START The input

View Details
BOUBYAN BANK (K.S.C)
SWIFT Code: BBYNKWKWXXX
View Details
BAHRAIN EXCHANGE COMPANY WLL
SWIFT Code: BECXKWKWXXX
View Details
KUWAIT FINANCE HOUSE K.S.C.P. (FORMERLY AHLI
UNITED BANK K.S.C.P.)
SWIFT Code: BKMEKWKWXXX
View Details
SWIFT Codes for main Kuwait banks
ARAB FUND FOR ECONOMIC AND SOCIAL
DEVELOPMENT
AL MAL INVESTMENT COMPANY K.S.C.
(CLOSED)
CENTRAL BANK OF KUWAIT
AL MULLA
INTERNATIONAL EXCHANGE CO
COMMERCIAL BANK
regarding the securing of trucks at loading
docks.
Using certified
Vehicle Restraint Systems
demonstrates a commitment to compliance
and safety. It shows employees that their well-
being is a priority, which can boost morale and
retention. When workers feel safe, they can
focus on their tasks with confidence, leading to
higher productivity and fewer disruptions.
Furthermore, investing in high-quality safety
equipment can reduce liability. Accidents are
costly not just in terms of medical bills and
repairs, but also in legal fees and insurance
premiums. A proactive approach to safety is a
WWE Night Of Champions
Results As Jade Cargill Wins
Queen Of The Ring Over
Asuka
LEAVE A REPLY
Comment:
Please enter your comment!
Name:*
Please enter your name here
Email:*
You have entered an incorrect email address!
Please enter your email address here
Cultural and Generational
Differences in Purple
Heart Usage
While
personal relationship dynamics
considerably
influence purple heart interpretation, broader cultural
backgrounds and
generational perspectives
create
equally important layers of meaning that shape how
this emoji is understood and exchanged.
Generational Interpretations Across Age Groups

END The input
START The input

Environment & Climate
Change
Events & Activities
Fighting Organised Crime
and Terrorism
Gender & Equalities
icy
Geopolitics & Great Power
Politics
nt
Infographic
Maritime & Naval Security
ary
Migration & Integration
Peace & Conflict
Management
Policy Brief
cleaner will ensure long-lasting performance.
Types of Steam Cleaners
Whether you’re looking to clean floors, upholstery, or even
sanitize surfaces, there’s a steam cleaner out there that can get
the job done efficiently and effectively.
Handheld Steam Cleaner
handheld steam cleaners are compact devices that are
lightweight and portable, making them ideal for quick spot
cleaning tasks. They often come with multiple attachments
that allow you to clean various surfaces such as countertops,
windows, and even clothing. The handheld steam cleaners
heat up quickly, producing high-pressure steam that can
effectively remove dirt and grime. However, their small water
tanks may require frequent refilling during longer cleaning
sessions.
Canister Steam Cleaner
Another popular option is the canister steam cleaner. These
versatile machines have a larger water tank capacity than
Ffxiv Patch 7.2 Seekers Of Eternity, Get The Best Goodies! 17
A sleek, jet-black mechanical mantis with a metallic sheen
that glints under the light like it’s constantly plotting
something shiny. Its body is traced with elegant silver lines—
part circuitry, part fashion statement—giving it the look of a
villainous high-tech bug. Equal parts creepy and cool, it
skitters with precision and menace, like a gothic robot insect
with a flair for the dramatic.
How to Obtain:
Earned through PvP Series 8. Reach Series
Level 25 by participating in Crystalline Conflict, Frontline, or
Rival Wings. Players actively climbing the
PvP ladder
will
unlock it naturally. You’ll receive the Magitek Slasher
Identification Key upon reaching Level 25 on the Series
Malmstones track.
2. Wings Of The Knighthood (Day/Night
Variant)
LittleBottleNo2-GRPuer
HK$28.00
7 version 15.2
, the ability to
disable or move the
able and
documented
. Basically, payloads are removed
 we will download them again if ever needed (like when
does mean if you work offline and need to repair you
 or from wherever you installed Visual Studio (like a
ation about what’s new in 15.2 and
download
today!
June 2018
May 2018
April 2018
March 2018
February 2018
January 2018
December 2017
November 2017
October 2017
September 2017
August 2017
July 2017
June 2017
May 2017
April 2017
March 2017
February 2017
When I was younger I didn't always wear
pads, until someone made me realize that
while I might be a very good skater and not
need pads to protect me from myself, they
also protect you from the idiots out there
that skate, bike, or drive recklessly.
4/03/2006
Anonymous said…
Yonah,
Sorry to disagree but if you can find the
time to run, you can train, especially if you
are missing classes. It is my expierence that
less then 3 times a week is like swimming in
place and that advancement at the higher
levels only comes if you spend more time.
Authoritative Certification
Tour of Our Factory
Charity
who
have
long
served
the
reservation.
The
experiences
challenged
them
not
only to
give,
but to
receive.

END The input

**Try it**
Look through the entries above; copy each line where the string "Series" appears.

**Final answer**
Earned through PvP Series 8. Reach Series
Identification Key upon reaching Level 25 on the Series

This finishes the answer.